The continuing weak economy is likely to cause credit card issuers this month to report weak payment volume and high charge-off losses with their second-quarter earnings, according to a report recently released by Keefe, Bruyette & Woods. But for some issuers, the smoke surrounding the future is clearing.
Pending new card-industry regulations are putting tremendous pressure on issuers, but "there is now some visibility for issuers on what's needed to be done to remain in the [credit-issuing] business profitably," equity analysts Sanjay Sakhrani and Steven Kwok note in the report.
Assuming an 11% unemployment rate this year and a corresponding increase in charge-offs, top card issuers likely will report depressed earnings for the second quarter and through the remainder of the year, the report predicts. The analysts do not expect issuers to return to "normal" earnings until around 2011.
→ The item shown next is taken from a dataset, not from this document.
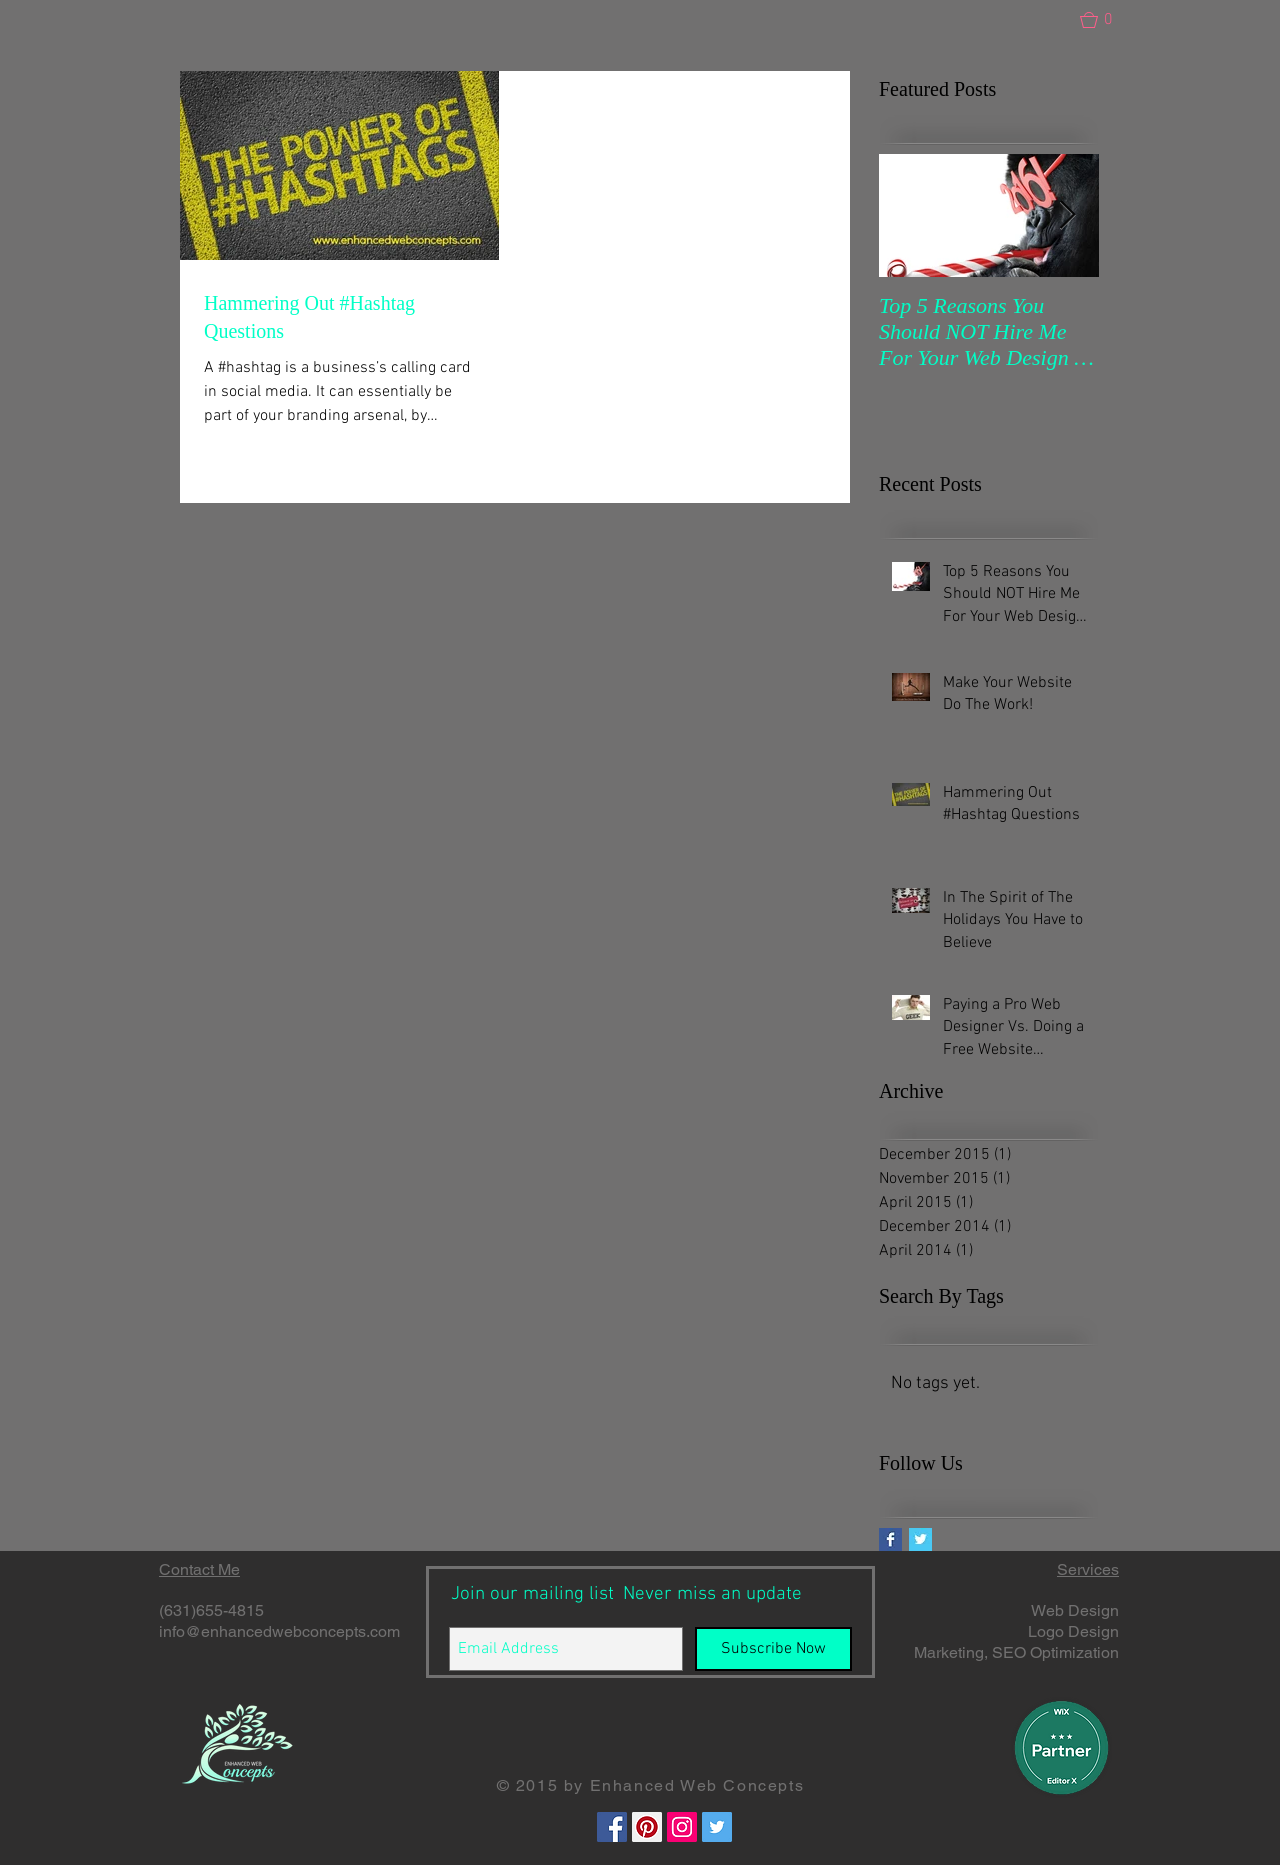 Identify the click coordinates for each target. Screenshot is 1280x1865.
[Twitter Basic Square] (920, 1539)
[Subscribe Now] (773, 1649)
The analysts believe the Credit Card Accountability, Responsibility and Disclosure Act, which President Obama signed into law in May and places restrictions on card fees and pricing beginning next year, will hurt overall industry profits.
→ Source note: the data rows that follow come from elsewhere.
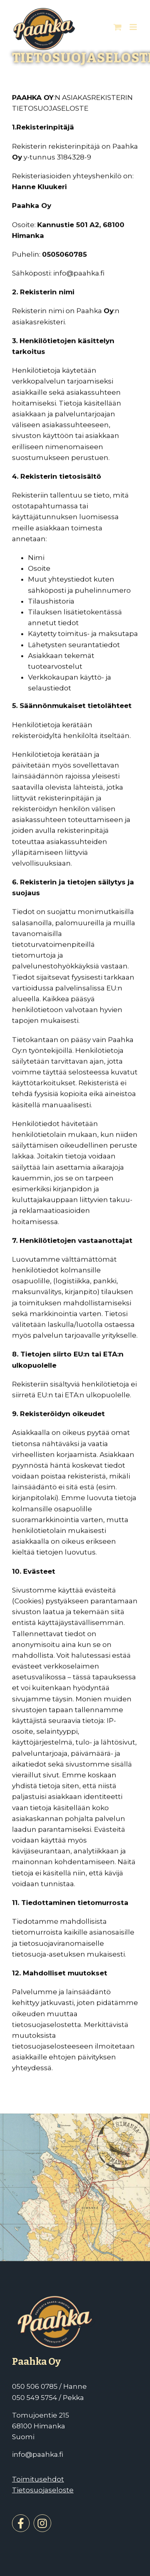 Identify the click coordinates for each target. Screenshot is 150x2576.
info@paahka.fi (37, 2454)
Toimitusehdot (38, 2479)
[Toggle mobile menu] (134, 27)
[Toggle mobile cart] (118, 27)
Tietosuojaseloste (43, 2490)
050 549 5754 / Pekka (48, 2398)
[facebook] (21, 2523)
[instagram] (42, 2523)
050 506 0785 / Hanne (49, 2386)
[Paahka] (56, 2305) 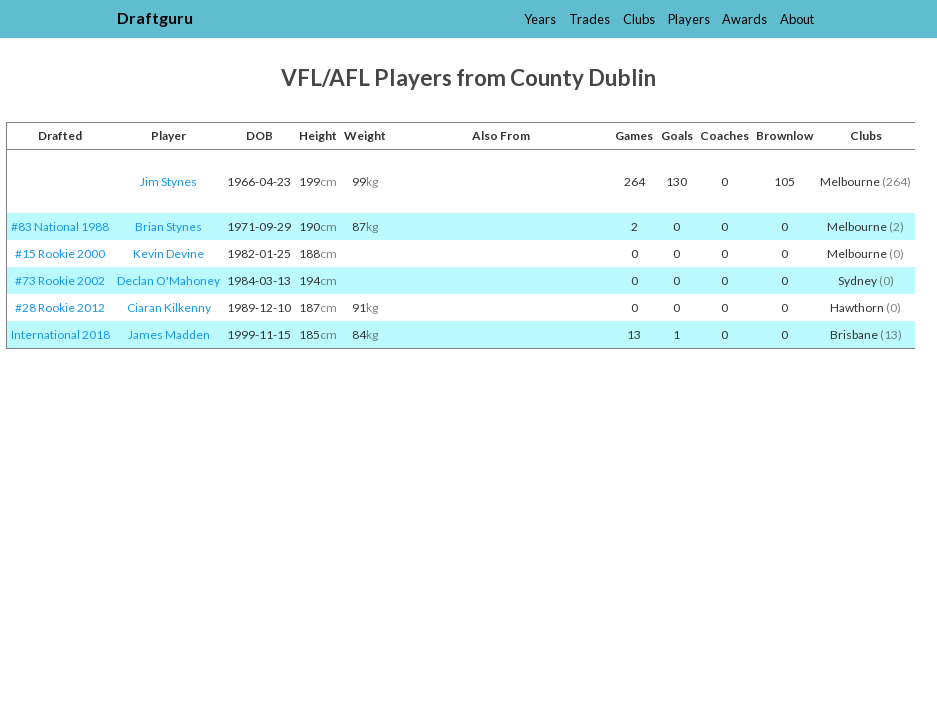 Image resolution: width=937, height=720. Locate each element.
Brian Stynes (168, 226)
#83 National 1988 (60, 226)
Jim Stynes (168, 181)
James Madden (169, 334)
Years (540, 19)
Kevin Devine (168, 253)
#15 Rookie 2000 (60, 253)
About (797, 19)
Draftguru (155, 17)
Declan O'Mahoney (168, 280)
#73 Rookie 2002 (60, 280)
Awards (744, 19)
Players (689, 19)
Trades (589, 19)
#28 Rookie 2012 (60, 307)
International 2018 (60, 334)
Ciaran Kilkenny (169, 307)
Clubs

But certain issuers, such as American Express Co., might indirectly benefit from the new regulations if present trends continue and more customers move away from revolving monthly account balances.
With its more "up-market" brand, AmEx, which already charges an annual fee on many of its charge card products, could appear relatively more appealing to customers as more bankcard issuers tack on annual fees to make up lost fee income, the analysts note.